# Missing Mikado



## MY MIKADO (Apr 7, 2006)

Some days are so much harder than others. i'm really missing Mikado today. It has been just over a year since I had to have him put down do to kidney failure. I love boy and you will always hold a special place in my heart.














































:hug: R.I.P my dear sweet boy :hug:


----------



## vdubbinya (Oct 8, 2008)

=\ sorry for your loss, though he is with u in heart.


----------



## Elvisfink (Oct 13, 2008)

I think many of us know how you feel. It’s funny, there’s always that one dog that touches you a little deeper than others. Instead of thinking about how much you miss Mikado rejoice in the time you spent together.


----------



## MY MIKADO (Apr 7, 2006)

Oh I do if it were not for Mikado I wouldn't know about this wonderful breed. It is just those little things that remind me of him and I feel like crying all over again. Thank you for your kind words.


----------



## bluefamily (Aug 8, 2007)

I still tear up for you. These dogs your dog Mikado... they are irreplaceable. Hugs to you my friend.


----------



## starlitparlit (Oct 14, 2005)

aww, it's always hard when you get attached to an animal. My husband is like that with a red pit that he had named Scooby. One of the best dogs we ever owned. Thanks for sharing pics of your dearly departed friend.


----------



## davidfitness83 (Jul 7, 2009)

He will always be remembered and he always be in your heart. Remember that he will never be forgotten and that he was a part of your life then and forever =)


----------



## StaffyDaddy (Mar 28, 2009)

When it gets really tough like today just think of more and more good times and soon you will be smiling. It's tough losing a loved pet, I think about Loca every few minutes but they're waiting for us on the other side Sharon.


----------



## reddoggy (Jan 31, 2008)

Gosh, I was just thinkin bout him. He was a gorgeous boy Sharon, he's in a special place in all of our hearts.


----------



## Chinadog (Sep 14, 2009)

hugs to you. Its always hard losing a family member  He was beautiful.


----------



## DueceAddicTed (Sep 28, 2009)

Hugs Sharon ... I agree with everyone rejoice in all the great memories!
There is always that one that holds your heart forever ... 
I miss my Biggie everyday. 

Mikado was a very handsome boy, I never seen photos of him thank you so much for 
sharing his beauty ...


----------



## Black Rabbit (Nov 14, 2009)

Very sorry for your loss, he was beautiful and amazing. Just remember the good times and take comfort in knowing that he will never be in pain or suffer any more and one day you will see him again. He's wagging his tail from above looking down at you probly saying don't cry momma Im not hurting any more every thing is ok. Lots of love and good thought to you and your family.


----------



## intensive (Apr 22, 2008)

i dont know wat im going to do when i lose bambam, hopefully he outlives me. ill probably have him cremated so i can keep him with me forever, and then have him burried with me.


----------



## Chinadog (Sep 14, 2009)

inten. thats actually a really good idea lol.. never thought of that, I want that to happen when china goes, I will break in half when that day comes.


----------



## wheezie (Aug 4, 2006)

sorry got your loss


----------



## meganc66 (Mar 6, 2009)

He was such a gorgeous boy, Sharon. I know how it can be, some days are harder than others. RIP Mikado, your momma loves you


----------



## Patch-O-Pits (Jan 12, 2008)

Hugs! I know just how you feel. Hang in there! The good memories help fill the hole left in your heart...


----------



## MY MIKADO (Apr 7, 2006)

Thank you everyone. When I think of my boy he brings a smile and a tear. You can go your whole life an have only one soul dog and mine was Mikado.


----------



## Black Rabbit (Nov 14, 2009)

Aaaawwww big hugs :hug:


----------



## 9361 (Jun 25, 2009)

Aww sorry for your loss.  RIP Miakoda, run free at the bridge. 
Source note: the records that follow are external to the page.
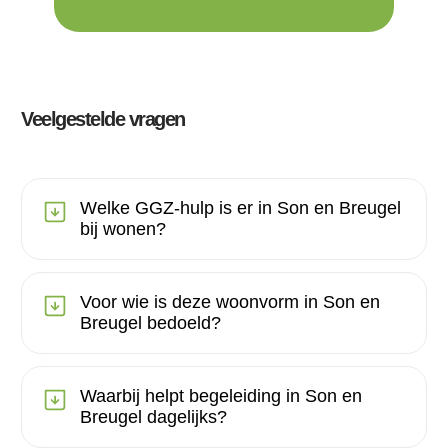
Veelgestelde vragen
Welke GGZ-hulp is er in Son en Breugel
bij wonen?
Voor wie is deze woonvorm in Son en
Breugel bedoeld?
Waarbij helpt begeleiding in Son en
Breugel dagelijks?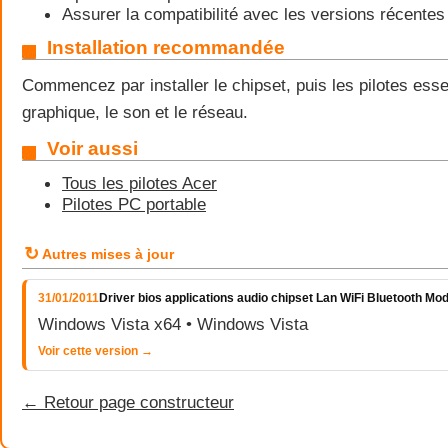
Assurer la compatibilité avec les versions récent
Installation recommandée
Commencez par installer le chipset, puis les pilotes ess
graphique, le son et le réseau.
Voir aussi
Tous les pilotes Acer
Pilotes PC portable
↻
Autres mises à jour
31/01/2011
Driver bios applications audio chipset Lan WiFi Bluetooth
Windows Vista x64 • Windows Vista
Voir cette version →
← Retour page constructeur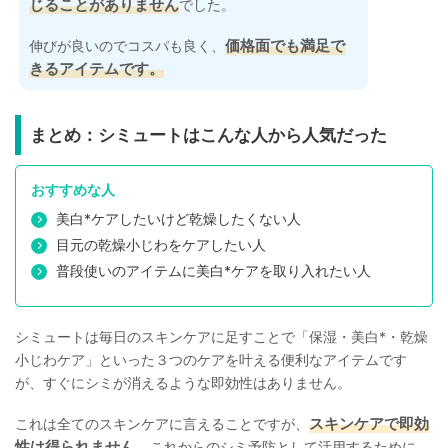
じることがありません
でした。
価格面でも満足で
伸びが良いのでコスパも良く、
きるアイテムです。
まとめ：シミュートはこんな人から人気だった
おすすめな人
美白*ケアしたいけど乾燥したくない人
目元の乾燥小じわをケアしたい人
普段使いのアイテムに美白*ケアを取り入れたい人
シミュートは毎日のスキンケアに足すことで「保湿・美白*・乾燥
小じわケア」といった３つのケアを叶える便利なアイテムです
が、すぐにシミが消えるような即効性はありません。
スキンケアで即効
これは全てのスキンケアに言えることですが、
性は得られません。
これからのシミ予防として活用するために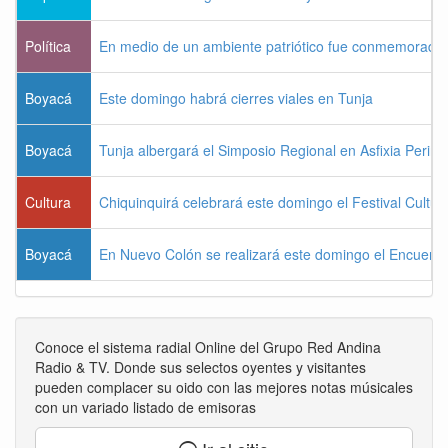
Política
En medio de un ambiente patriótico fue conmemorada la
Boyacá
Este domingo habrá cierres viales en Tunja
Boyacá
Tunja albergará el Simposio Regional en Asfixia Perina
Cultura
Chiquinquirá celebrará este domingo el Festival Cultu
Boyacá
En Nuevo Colón se realizará este domingo el Encuentr
Conoce el sistema radial Online del Grupo Red Andina
Radio & TV. Donde sus selectos oyentes y visitantes
pueden complacer su oido con las mejores notas músicales
con un variado listado de emisoras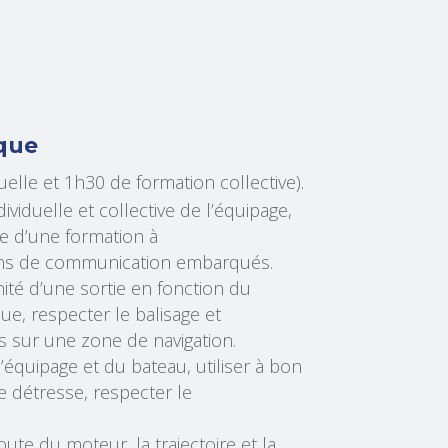
que
uelle et 1h30 de formation collective).
dividuelle et collective de l’équipage,
e d’une formation à
yens de communication embarqués.
ité d’une sortie en fonction du
ue, respecter le balisage et
es sur une zone de navigation.
’équipage et du bateau, utiliser à bon
 détresse, respecter le
oute du moteur, la trajectoire et la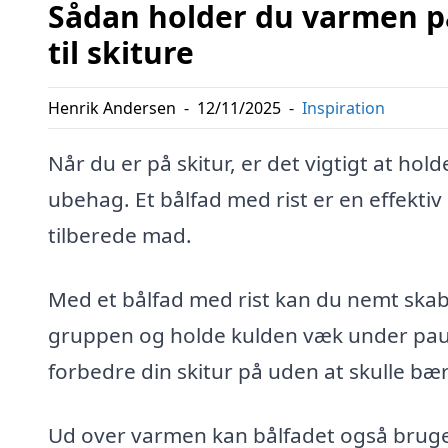
Sådan holder du varmen på
til skiture
Henrik Andersen
-
12/11/2025
-
Inspiration
Når du er på skitur, er det vigtigt at ho
ubehag. Et bålfad med rist er en effekti
tilberede mad.
Med et bålfad med rist kan du nemt skab
gruppen og holde kulden væk under paus
forbedre din skitur på uden at skulle b
Ud over varmen kan bålfadet også bruges ti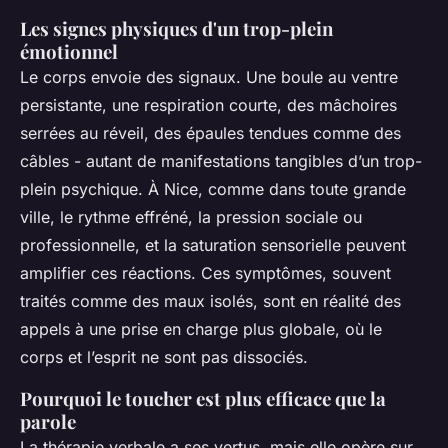
Les signes physiques d'un trop-plein
émotionnel
Le corps envoie des signaux. Une boule au ventre
persistante, une respiration courte, des mâchoires
serrées au réveil, des épaules tendues comme des
câbles - autant de manifestations tangibles d’un trop-
plein psychique. À Nice, comme dans toute grande
ville, le rythme effréné, la pression sociale ou
professionnelle, et la saturation sensorielle peuvent
amplifier ces réactions. Ces symptômes, souvent
traités comme des maux isolés, sont en réalité des
appels à une prise en charge plus globale, où le
corps et l’esprit ne sont pas dissociés.
Pourquoi le toucher est plus efficace que la
parole
La thérapie verbale a ses vertus, mais elle opère sur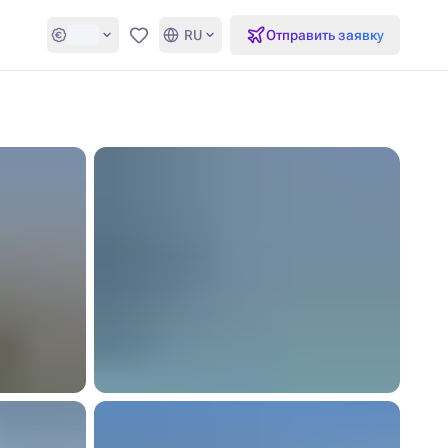
RU
Отправить заявку
Избранное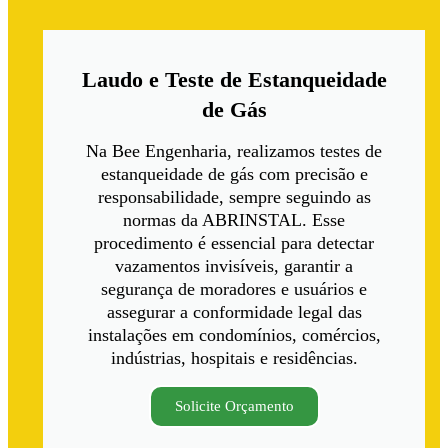
Laudo e Teste de Estanqueidade
de Gás
Na Bee Engenharia, realizamos testes de
estanqueidade de gás com precisão e
responsabilidade, sempre seguindo as
normas da ABRINSTAL. Esse
procedimento é essencial para detectar
vazamentos invisíveis, garantir a
segurança de moradores e usuários e
assegurar a conformidade legal das
instalações em condomínios, comércios,
indústrias, hospitais e residências.
Solicite Orçamento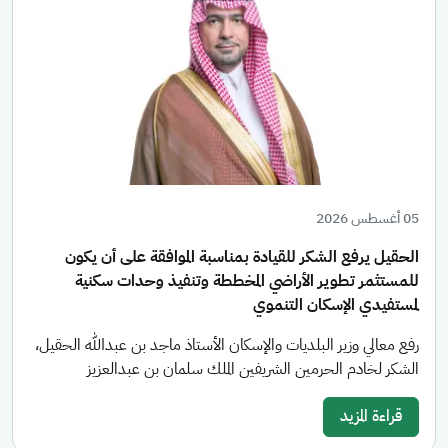
05 أغسطس 2026
الحقيل يرفع الشكر للقيادة بمناسبة الموافقة على أن يكون
للمستثمر تطوير الأراضي المخططة وتنفيذ وحدات سكنية
لمستفيدي الإسكان التنموي
رفع معالي وزير البلديات والإسكان الأستاذ ماجد بن عبدالله الحقيل،
الشكر لخادم الحرمين الشريفين الملك سلمان بن عبدالعزيز
قراءة المزيد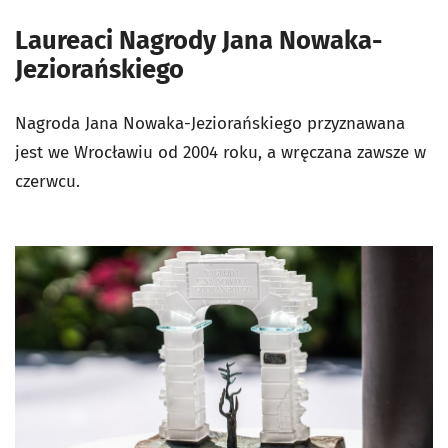
Laureaci Nagrody Jana Nowaka-
Jeziorańskiego
Nagroda Jana Nowaka-Jeziorańskiego przyznawana
jest we Wrocławiu od 2004 roku, a wręczana zawsze w
czerwcu.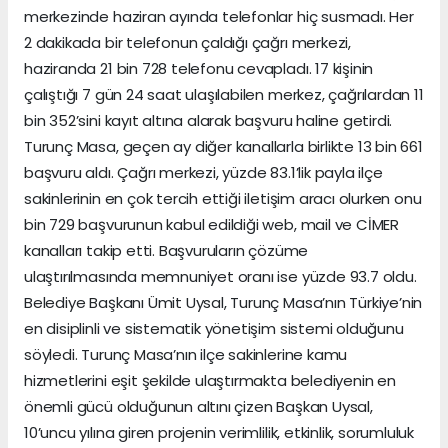
merkezinde haziran ayında telefonlar hiç susmadı. Her
2 dakikada bir telefonun çaldığı çağrı merkezi,
haziranda 21 bin 728 telefonu cevapladı. 17 kişinin
çalıştığı 7 gün 24 saat ulaşılabilen merkez, çağrılardan 11
bin 352’sini kayıt altına alarak başvuru haline getirdi.
Turunç Masa, geçen ay diğer kanallarla birlikte 13 bin 661
başvuru aldı. Çağrı merkezi, yüzde 83.1’lik payla ilçe
sakinlerinin en çok tercih ettiği iletişim aracı olurken onu
bin 729 başvurunun kabul edildiği web, mail ve CİMER
kanalları takip etti. Başvuruların çözüme
ulaştırılmasında memnuniyet oranı ise yüzde 93.7 oldu.
Belediye Başkanı Ümit Uysal, Turunç Masa’nın Türkiye’nin
en disiplinli ve sistematik yönetişim sistemi olduğunu
söyledi. Turunç Masa’nın ilçe sakinlerine kamu
hizmetlerini eşit şekilde ulaştırmakta belediyenin en
önemli gücü olduğunun altını çizen Başkan Uysal,
10’uncu yılına giren projenin verimlilik, etkinlik, sorumluluk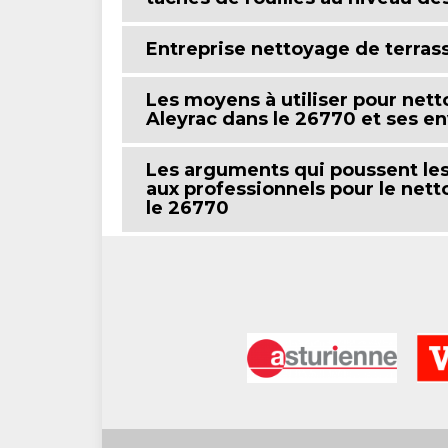
Entreprise nettoyage de terrass
Les moyens à utiliser pour nett
Aleyrac dans le 26770 et ses en
Les arguments qui poussent les 
aux professionnels pour le nett
le 26770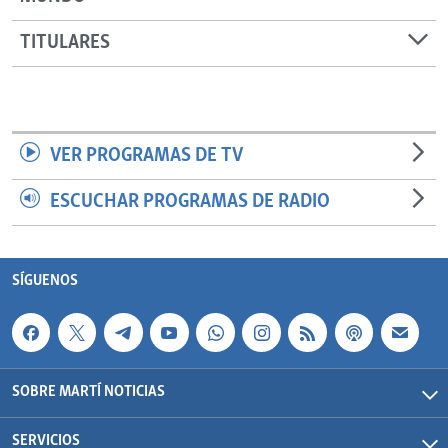
TITULARES
VER PROGRAMAS DE TV
ESCUCHAR PROGRAMAS DE RADIO
SÍGUENOS
SOBRE MARTÍ NOTICIAS
SERVICIOS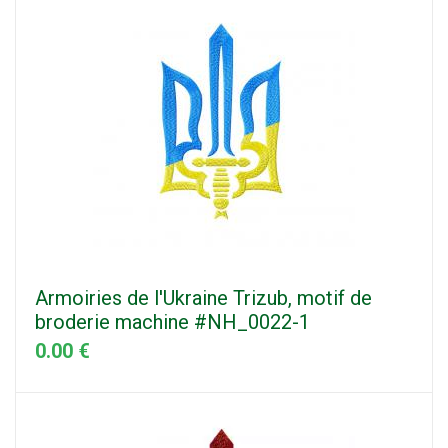
Armoiries de l'Ukraine Trizub, motif de
broderie machine #NH_0022-1
0.00 €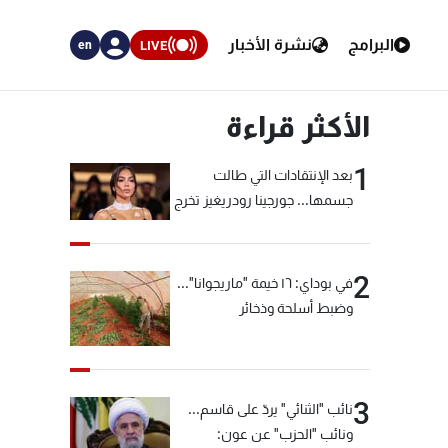
البرامج
نشرة الأخبار
LIVE
en
الأكثر قراءة
1
بعد الإنتقادات التي طالت
جسمها... جورجينا رودريغيز تخرج
عن صمتها
2
في بوداي: ١٦ خيمة "ماريجوانا"...
وضبط أسلحة وذخائر
3
نائب "الثنائي" يردّ على قاسم...
ونائب "الحزب" عن عون: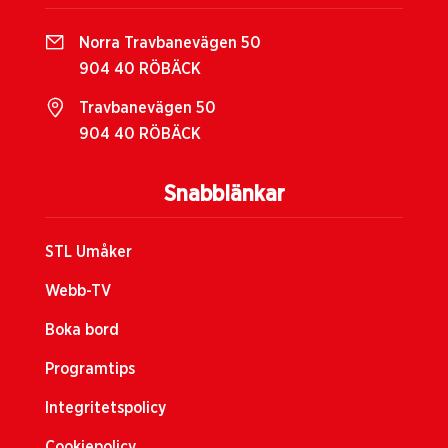
Norra Travbanevägen 50
904 40 RÖBÄCK
Travbanevägen 50
904 40 RÖBÄCK
Snabblänkar
STL Umåker
Webb-TV
Boka bord
Programtips
Integritetspolicy
Cookiepolicy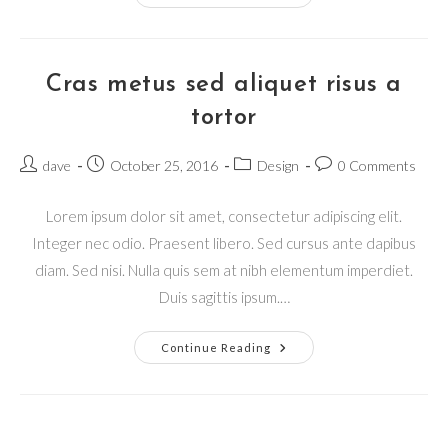
Ligula
Lacinia
Aliquet
Mauris
Ipsum
Cras metus sed aliquet risus a
tortor
Post
Post
Post
Post
dave
October 25, 2016
Design
0 Comments
author:
published:
category:
comments:
Lorem ipsum dolor sit amet, consectetur adipiscing elit.
Integer nec odio. Praesent libero. Sed cursus ante dapibus
diam. Sed nisi. Nulla quis sem at nibh elementum imperdiet.
Duis sagittis ipsum.…
Cras
Continue Reading
Metus
Sed
Aliquet
Risus
A
Tortor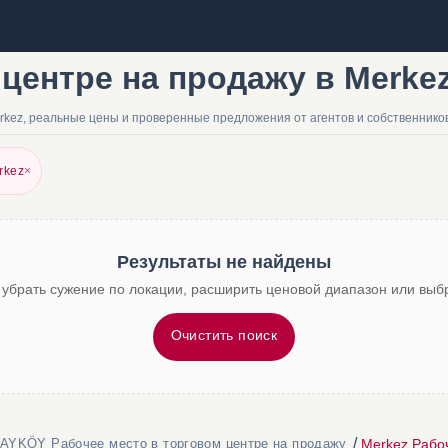
центре на продажу в Merkez 
rkez, реальные цены и проверенные предложения от агентов и собственнико
rkez
×
Результаты не найдены
 убрать сужение по локации, расширить ценовой диапазон или выбр
Очистить поиск
/
Merkez Рабоч
AYKÖY Рабочее место в торговом центре на продажу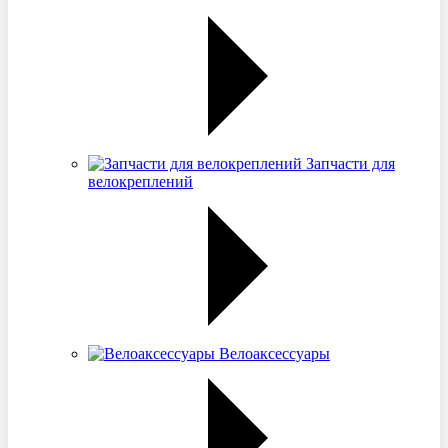
Запчасти для
велокреплений
Велоаксессуары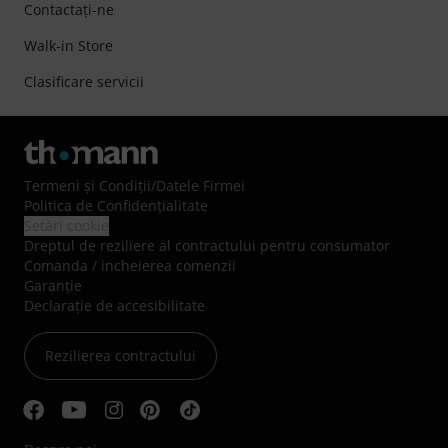
Contactaţi-ne
Walk-in Store
Clasificare servicii
Termeni şi Condiţii
/
Datele Firmei
Politica de Confidenţialitate
Setări cookie
Dreptul de reziliere al contractului pentru consumator
Comanda / incheierea comenzii
Garanție
Declarație de accesibilitate
Rezilierea contractului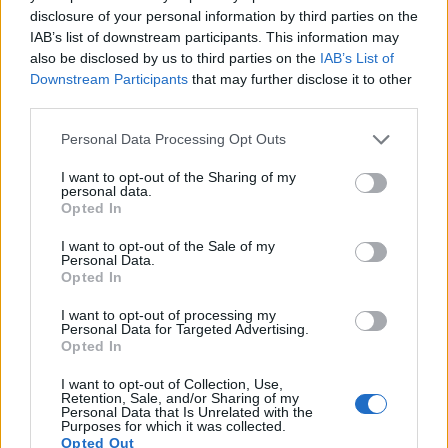
disclosure of your personal information by third parties on the
IAB’s list of downstream participants. This information may
also be disclosed by us to third parties on the
IAB’s List of
Downstream Participants
that may further disclose it to other
third parties.
Please note that this website/app uses one or more Google
Personal Data Processing Opt Outs
services and may gather and store information including but
not limited to your visit or usage behaviour. You may click to
I want to opt-out of the Sharing of my
personal data.
ΕΛΛΑΔΑ
grant or deny consent to Google and its third-party tags to
Opted In
use your data for below specified purposes in below Google
Πυργαδίκια Χαλκιδικής: Έναν αιώνα ζωής
consent section.
I want to opt-out of the Sale of my
Personal Data.
συμπληρώνει ο προσφυγικός οικισμός – Η
Opted In
ιστορία του ξεριζωμού από την Αφθόνη του
I want to opt-out of processing my
Μαρμαρά
Personal Data for Targeted Advertising.
Opted In
7/08/2026 - 2:00μμ
I want to opt-out of Collection, Use,
Retention, Sale, and/or Sharing of my
Personal Data that Is Unrelated with the
Purposes for which it was collected.
Opted Out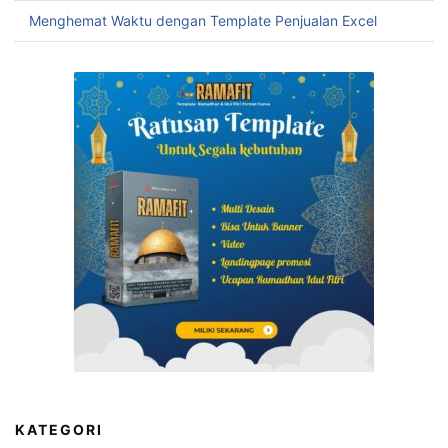
Menghemat Waktu dengan Template Penjualan Excel
KATEGORI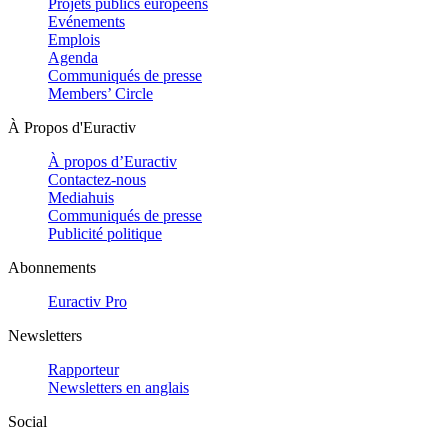
Projets publics européens
Evénements
Emplois
Agenda
Communiqués de presse
Members’ Circle
À Propos d'Euractiv
À propos d’Euractiv
Contactez-nous
Mediahuis
Communiqués de presse
Publicité politique
Abonnements
Euractiv Pro
Newsletters
Rapporteur
Newsletters en anglais
Social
I still think of my horse Claudio often, I had him put down in June of 07, my car was later stolen the same night that had some of his belongings and his mane clipping in it that I was going to save.


----------



## smokey_joe (Oct 14, 2005)

A soul dog. I've never heard it put like that before.

RIP Mikado! I hope you are happy.


----------



## StaffyDaddy (Mar 28, 2009)

Sharon I really empathized with you last night... It was a day I really missed Loca. We were loading pictures of Chino's first pull and I came across some folders of her from her first night, all the way to the latest pics in December, and it brought a tear to my eye, I know that some days are better than others, and some are just plain hard. We'll all be reunited one day and I think that, and all the good times you shared is what you have to think about


----------



## CraziNate (Oct 15, 2009)

Sorry for your loss. He was a beautiful boy! Hold your head up, he is watching over you


----------



## MY MIKADO (Apr 7, 2006)

Thnak you all for yor kind words. Yep Mikado was the greatest and he wouldn't want me to be sad I can almost see him smiling at me telling me its okay.


----------



## aus_staffy (Nov 10, 2009)

So sorry to hear this. He looks like a really special boy. Try not to feel too sad, he knew how much you loved him.


----------